■ **WHAT NEEDS TO BE DONE**:
Two lines below mark the span: the one containing "Schwarzwaldstraße 2a" and the one containing "país, ofrecemos una". Set down both, plus every line between, exactly as they stand, and nothing else.

■ **DATA LISTING**:

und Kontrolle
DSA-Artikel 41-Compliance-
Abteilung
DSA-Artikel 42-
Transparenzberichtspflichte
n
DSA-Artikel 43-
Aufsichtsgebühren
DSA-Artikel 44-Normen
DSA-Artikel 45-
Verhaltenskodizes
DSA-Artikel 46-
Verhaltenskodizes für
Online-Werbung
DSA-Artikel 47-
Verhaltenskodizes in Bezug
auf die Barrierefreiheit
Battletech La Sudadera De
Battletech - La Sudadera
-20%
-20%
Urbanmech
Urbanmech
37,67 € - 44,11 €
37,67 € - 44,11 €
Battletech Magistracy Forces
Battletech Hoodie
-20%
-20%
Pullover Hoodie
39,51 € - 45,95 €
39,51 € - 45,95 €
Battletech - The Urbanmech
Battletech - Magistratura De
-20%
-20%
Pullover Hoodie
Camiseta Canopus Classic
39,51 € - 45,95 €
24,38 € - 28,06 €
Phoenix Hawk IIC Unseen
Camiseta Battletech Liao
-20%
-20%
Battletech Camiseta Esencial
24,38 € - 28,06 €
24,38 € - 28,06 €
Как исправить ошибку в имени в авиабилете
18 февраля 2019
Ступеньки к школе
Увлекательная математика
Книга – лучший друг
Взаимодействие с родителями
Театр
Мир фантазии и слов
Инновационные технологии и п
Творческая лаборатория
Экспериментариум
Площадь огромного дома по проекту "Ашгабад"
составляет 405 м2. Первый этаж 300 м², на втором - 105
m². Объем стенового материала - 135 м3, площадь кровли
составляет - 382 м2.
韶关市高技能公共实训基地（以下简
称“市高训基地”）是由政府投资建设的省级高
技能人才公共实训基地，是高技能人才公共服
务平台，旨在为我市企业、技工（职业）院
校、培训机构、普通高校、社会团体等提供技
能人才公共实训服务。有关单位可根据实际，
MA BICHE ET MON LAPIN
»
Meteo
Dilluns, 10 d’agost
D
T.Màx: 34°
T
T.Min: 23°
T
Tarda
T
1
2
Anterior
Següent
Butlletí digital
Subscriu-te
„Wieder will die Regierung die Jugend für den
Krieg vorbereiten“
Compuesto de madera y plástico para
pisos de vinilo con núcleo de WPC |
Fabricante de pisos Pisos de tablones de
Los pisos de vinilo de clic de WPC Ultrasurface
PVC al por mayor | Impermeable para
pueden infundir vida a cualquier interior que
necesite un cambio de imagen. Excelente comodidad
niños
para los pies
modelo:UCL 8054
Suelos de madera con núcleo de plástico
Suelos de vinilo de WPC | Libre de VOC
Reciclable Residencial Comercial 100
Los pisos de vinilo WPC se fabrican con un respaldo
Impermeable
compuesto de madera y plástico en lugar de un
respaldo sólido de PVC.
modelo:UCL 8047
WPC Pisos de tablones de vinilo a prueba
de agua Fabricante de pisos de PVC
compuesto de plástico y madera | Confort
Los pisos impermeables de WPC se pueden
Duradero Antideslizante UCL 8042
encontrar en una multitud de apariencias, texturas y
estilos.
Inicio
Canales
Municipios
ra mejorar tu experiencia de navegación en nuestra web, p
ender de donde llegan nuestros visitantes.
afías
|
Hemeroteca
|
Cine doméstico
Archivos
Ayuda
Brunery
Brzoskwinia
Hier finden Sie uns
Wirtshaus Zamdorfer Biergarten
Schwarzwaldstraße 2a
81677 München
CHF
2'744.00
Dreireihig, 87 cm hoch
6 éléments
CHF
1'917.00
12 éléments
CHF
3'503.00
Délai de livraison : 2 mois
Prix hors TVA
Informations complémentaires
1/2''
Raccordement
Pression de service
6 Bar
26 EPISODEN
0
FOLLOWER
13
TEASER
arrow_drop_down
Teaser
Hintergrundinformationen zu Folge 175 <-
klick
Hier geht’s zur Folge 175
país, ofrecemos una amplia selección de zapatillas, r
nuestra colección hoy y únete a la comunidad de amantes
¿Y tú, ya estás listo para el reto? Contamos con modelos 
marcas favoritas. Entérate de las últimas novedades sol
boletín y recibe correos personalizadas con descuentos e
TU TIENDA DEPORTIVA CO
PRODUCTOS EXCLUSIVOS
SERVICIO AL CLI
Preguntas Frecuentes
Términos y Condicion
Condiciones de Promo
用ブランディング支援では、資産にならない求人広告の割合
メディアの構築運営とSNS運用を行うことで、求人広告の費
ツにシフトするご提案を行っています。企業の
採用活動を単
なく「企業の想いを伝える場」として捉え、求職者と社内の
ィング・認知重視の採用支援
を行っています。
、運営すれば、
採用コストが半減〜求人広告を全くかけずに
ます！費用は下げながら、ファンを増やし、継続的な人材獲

■ **ANSWER FOR THE TASK**:
Schwarzwaldstraße 2a
81677 München
CHF
2'744.00
Dreireihig, 87 cm hoch
6 éléments
CHF
1'917.00
12 éléments
CHF
3'503.00
Délai de livraison : 2 mois
Prix hors TVA
Informations complémentaires
1/2''
Raccordement
Pression de service
6 Bar
26 EPISODEN
0
FOLLOWER
13
TEASER
arrow_drop_down
Teaser
Hintergrundinformationen zu Folge 175 <-
klick
Hier geht’s zur Folge 175
país, ofrecemos una amplia selección de zapatillas, r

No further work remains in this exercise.